Theistic Satanists worship “the powerful and evil enemy of God called Satan in the Christian Bible,” he said. Meanwhile, atheistic Satanists “use Satan as a symbol of the rejection of moral authorities and the constraints on human behavior these authorities teach and support.”

However, Father Lynch said, atheistic Satanists use the “same inverted pentagrams as a symbol, a symbol that is almost exclusively associated with opposition to God and goodness.”

He argued that erecting a monument with Satanic symbols in the city would have a negative effect on the public — no matter the atheistic or theistic nature of the group that commissioned it — and that it violates multiple sections in a chapter of Belle Plaine’s city code. Father Lynch noted that the code states that “it shall be a petty misdemeanor for any person, in any parks or other public lands” to “commit any nuisance or any offense against decency or public morals.”

“The inverted pentagrams on the Satanic monument proposed by The Satanic Temple will prompt young people to consider Satanism for themselves and to reject the good moral behavior required for an ordered and peaceful society,” Father Lynch said.

Jason Adkins, Minnesota Catholic Conference executive director, said the question of the memorial’s placement is both a freedom of speech issue and a religious freedom one. He added that both have legitimate limits.

“With rights come responsibilities,” he said. “You can’t yell ‘fire’ in a crowded theater” if there isn’t one.

As for religious freedom, the government can have a “compelling” reason to set limits when a practice violates the common good, Adkins said, giving the example of the two Michigan doctors in court for performing female genital mutilation on two Minnesota Muslim girls for religious reasons.

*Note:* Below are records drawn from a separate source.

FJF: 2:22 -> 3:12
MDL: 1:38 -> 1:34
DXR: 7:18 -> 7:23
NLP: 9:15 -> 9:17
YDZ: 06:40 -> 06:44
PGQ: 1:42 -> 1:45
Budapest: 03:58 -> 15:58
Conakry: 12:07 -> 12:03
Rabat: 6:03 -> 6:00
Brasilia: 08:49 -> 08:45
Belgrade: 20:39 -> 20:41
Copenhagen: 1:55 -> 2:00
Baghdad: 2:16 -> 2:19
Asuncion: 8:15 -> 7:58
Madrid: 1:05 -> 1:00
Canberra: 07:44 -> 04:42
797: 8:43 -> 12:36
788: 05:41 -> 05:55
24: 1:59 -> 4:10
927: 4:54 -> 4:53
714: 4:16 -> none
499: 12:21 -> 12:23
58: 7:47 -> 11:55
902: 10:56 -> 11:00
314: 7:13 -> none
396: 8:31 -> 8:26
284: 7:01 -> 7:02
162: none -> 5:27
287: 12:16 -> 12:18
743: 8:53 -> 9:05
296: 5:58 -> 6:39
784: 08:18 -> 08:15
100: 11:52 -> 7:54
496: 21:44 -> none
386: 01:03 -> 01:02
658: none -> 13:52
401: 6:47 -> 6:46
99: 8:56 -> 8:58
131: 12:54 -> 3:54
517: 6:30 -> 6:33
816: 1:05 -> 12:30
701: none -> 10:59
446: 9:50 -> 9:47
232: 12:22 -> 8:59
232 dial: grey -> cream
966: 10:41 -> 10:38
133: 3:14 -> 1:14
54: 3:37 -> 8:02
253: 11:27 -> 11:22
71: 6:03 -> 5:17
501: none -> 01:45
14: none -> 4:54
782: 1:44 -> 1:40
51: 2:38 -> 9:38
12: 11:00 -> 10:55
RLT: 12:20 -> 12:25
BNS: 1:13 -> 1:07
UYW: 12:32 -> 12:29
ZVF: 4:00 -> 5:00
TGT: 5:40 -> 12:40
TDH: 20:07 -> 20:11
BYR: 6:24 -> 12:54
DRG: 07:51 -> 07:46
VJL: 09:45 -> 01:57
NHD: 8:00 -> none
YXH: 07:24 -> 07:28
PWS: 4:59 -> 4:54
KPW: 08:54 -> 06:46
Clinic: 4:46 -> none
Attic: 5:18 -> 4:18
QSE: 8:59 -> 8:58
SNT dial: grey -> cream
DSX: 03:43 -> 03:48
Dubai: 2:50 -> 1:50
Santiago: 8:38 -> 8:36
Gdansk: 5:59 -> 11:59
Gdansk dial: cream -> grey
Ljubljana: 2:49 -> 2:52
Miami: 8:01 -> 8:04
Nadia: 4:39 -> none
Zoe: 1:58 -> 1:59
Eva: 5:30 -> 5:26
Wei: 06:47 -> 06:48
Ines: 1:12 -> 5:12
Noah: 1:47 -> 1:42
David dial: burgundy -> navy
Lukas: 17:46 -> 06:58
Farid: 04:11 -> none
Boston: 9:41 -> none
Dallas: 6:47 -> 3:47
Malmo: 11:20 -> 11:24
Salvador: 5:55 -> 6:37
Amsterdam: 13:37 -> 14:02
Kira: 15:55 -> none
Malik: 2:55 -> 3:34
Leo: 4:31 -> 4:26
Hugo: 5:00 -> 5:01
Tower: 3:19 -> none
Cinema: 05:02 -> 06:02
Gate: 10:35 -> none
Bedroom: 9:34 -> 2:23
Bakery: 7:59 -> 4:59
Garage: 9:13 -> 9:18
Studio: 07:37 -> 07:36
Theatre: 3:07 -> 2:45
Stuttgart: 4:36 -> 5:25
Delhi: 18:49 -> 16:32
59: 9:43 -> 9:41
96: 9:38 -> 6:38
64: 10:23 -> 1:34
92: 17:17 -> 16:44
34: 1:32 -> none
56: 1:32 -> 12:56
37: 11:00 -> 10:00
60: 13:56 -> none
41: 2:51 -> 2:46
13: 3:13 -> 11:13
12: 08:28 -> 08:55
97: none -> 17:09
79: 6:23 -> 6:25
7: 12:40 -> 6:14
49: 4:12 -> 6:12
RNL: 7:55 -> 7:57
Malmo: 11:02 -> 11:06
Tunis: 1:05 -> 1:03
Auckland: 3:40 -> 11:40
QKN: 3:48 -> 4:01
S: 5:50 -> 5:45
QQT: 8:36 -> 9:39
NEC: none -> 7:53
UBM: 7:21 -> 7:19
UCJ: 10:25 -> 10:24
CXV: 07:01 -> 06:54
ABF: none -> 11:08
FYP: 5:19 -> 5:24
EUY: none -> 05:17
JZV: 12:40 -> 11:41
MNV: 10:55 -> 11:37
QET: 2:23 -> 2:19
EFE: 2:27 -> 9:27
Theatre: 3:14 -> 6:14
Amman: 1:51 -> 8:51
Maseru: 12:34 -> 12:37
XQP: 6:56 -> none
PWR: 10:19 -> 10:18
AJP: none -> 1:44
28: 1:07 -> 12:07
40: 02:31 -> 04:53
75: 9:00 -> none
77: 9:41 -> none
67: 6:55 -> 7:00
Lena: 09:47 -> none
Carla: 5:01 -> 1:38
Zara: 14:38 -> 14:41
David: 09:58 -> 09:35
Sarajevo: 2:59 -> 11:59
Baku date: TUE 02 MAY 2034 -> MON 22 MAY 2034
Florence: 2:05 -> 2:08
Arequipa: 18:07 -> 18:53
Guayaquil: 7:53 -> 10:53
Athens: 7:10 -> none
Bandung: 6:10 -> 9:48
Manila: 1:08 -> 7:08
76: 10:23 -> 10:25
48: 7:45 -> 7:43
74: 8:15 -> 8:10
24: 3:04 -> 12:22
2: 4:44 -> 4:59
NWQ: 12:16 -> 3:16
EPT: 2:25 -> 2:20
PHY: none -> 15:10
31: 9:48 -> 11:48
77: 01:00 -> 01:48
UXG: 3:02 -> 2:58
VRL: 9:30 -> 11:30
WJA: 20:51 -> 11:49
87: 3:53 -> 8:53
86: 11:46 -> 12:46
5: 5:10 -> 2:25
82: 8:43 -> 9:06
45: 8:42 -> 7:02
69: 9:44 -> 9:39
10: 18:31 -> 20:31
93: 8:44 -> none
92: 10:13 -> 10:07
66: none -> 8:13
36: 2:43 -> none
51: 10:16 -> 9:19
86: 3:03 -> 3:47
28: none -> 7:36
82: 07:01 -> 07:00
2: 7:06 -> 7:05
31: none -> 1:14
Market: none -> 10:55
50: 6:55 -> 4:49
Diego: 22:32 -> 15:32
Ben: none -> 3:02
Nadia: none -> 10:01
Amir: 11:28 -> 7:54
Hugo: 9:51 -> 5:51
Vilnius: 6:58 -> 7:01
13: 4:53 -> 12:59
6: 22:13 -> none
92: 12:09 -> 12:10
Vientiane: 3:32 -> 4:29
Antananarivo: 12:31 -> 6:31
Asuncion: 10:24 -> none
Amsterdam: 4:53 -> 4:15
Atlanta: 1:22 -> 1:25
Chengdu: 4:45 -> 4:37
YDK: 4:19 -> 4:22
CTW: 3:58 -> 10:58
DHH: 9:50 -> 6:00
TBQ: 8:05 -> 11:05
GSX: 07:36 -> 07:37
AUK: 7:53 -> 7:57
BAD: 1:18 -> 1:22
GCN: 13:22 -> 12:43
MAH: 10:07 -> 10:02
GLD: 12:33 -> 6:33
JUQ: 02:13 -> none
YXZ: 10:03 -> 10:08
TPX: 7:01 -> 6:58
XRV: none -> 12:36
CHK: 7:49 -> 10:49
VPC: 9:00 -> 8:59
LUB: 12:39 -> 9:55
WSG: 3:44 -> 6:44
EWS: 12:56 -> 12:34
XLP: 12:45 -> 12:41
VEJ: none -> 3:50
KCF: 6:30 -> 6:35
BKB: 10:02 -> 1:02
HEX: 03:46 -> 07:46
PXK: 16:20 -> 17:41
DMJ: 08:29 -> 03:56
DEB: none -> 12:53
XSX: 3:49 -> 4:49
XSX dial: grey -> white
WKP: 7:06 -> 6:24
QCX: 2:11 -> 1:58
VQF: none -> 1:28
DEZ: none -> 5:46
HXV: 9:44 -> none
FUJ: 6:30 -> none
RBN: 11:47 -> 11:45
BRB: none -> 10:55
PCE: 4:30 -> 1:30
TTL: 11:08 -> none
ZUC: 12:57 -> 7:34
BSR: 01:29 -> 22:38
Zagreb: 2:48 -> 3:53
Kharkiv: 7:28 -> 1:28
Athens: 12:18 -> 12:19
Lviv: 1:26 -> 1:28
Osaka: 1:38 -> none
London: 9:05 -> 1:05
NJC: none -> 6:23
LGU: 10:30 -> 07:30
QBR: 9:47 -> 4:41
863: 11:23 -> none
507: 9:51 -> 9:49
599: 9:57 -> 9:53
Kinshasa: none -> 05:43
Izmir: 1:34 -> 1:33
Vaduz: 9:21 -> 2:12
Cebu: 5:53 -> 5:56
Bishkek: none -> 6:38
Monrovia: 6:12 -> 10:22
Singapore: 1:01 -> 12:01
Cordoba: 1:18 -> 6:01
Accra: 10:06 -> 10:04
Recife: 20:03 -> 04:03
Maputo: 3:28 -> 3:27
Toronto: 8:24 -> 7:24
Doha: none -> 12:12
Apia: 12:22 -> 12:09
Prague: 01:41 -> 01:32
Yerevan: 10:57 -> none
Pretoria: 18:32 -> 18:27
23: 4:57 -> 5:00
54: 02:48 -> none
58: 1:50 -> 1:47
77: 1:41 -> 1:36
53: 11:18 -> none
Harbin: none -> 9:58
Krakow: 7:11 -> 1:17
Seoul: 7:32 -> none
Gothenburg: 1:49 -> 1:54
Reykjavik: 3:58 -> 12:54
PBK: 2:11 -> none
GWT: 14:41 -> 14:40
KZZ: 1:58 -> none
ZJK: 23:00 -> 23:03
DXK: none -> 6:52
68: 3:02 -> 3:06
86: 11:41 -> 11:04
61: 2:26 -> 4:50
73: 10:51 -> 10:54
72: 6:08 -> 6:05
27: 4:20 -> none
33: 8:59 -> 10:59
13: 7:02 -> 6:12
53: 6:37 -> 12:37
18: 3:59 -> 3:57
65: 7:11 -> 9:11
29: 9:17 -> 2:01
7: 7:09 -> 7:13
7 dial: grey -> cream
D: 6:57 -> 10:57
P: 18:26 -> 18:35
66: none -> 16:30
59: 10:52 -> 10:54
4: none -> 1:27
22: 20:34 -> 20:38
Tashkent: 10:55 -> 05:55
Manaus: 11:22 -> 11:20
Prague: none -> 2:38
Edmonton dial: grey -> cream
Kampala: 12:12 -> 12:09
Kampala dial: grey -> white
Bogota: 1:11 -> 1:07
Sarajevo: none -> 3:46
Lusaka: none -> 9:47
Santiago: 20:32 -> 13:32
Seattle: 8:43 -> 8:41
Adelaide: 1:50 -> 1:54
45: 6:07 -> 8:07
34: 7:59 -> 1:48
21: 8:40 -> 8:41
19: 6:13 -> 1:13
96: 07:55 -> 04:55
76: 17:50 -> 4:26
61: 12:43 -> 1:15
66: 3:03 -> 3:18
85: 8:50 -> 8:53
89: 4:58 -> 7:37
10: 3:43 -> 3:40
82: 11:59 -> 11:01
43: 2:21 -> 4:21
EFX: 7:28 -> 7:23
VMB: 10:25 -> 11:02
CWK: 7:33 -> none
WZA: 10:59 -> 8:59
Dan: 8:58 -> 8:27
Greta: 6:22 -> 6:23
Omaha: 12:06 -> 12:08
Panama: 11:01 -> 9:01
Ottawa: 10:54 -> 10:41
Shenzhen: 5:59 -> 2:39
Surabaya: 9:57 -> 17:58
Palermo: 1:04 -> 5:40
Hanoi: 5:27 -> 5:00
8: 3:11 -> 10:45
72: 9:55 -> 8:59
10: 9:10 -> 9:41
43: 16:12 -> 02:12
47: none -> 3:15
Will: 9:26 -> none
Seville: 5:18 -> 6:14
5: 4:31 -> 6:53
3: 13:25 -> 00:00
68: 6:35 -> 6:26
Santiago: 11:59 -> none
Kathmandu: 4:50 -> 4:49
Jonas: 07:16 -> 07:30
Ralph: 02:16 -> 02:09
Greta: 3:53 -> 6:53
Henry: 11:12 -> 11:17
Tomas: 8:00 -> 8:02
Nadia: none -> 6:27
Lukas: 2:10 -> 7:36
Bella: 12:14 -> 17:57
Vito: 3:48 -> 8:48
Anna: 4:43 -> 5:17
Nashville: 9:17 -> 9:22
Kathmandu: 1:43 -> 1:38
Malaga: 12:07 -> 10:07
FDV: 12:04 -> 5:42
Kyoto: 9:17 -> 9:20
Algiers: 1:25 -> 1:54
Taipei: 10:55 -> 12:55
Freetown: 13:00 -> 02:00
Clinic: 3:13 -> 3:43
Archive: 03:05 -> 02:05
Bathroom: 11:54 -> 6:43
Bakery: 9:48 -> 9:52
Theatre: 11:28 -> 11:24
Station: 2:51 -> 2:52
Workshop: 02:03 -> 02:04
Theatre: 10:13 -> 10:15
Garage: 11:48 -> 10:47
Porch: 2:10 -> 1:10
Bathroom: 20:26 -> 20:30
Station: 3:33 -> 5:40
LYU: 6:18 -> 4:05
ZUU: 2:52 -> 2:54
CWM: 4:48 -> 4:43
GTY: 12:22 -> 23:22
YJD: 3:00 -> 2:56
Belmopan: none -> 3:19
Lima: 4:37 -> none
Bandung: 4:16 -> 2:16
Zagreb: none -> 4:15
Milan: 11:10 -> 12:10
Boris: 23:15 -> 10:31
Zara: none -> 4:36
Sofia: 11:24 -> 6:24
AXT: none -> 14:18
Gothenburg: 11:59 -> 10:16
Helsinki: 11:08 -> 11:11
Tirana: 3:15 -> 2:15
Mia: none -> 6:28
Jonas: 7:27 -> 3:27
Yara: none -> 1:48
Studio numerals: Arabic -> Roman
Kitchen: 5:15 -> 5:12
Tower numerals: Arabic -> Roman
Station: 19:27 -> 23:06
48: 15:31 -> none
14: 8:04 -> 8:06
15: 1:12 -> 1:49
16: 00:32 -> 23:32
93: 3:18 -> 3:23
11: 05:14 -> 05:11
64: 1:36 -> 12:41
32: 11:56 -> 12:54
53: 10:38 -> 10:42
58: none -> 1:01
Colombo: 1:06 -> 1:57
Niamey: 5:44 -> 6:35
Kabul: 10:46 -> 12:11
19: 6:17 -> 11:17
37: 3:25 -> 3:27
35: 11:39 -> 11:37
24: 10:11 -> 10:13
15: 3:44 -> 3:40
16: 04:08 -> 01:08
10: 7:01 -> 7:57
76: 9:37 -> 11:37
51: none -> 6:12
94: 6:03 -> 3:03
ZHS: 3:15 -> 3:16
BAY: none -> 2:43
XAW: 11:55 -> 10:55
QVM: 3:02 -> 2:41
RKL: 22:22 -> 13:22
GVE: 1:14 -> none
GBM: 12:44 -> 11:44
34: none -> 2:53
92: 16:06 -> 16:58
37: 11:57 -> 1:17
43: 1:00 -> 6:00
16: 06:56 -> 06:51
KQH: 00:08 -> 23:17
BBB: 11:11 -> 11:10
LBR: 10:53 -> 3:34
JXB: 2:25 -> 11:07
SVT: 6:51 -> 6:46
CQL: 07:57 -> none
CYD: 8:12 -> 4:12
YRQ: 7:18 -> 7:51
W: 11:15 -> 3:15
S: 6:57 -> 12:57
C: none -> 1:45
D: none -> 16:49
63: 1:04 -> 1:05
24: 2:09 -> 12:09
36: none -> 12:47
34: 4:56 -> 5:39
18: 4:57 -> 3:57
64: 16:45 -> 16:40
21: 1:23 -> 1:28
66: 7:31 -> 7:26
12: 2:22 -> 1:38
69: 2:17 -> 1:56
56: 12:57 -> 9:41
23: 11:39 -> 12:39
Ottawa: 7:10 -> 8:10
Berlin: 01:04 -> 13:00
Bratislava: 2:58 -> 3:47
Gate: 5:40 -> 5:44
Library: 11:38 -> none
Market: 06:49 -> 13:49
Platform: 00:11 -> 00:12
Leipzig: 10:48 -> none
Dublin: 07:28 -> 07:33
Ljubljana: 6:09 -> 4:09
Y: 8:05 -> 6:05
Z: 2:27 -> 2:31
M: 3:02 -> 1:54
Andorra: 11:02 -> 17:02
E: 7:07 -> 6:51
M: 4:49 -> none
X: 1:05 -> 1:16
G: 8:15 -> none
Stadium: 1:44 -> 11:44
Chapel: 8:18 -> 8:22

Meanwhile, Adkins said it should shock people that there isn’t more push-back against the proposed memorial, with the exception of a priest and other Catholics.

“You’re invoking Satan,” he said. “We’ve come to a point in society, a post-Christian society, where someone could invoke the name of Satan and even put a monument in the town square — and we’re not talking Uptown, we’re talking Belle Plaine — and that basically there is no public outcry. Traditionally, Christians have understood that when you invoke demons, you’re cursing yourself and your community.”

Melissa Saxe, a parishioner of Our Lady of the Prairie, said the monument’s presence would dissuade her from taking her family to the park. Her seven children reguarly bike along its trail.

“Once you start allowing things like this, it’s a very slippery slope,” she said.

For Catholics, Satan isn’t simply a symbol of evil. The Catechism of the Catholic Church states that Satan is a spiritual creature who was created as an angel, but who rejected God and “fell” from heaven (CCC 391).

Father Mark Dosh, a retired priest in St. Anthony who has studied exorcism through the Institute for Priestly Formation in Omaha, Nebraska, said the community has to respond to a Satanic memorial as they would any offensive material.

“It’s the way it has to be treated, because people give different interpretations of what the symbol means,” he said. “Just like a [offensive] billboard, where some people are saying that’s pornography and some people saying it isn’t. Usually a local community has to make or will make a decision as to what they think is offensive and bothersome.”

Satanic symbols such as the pentagram do pose a danger, he said, and the level of risk “depends on the person using them, and what they’re intending to do.”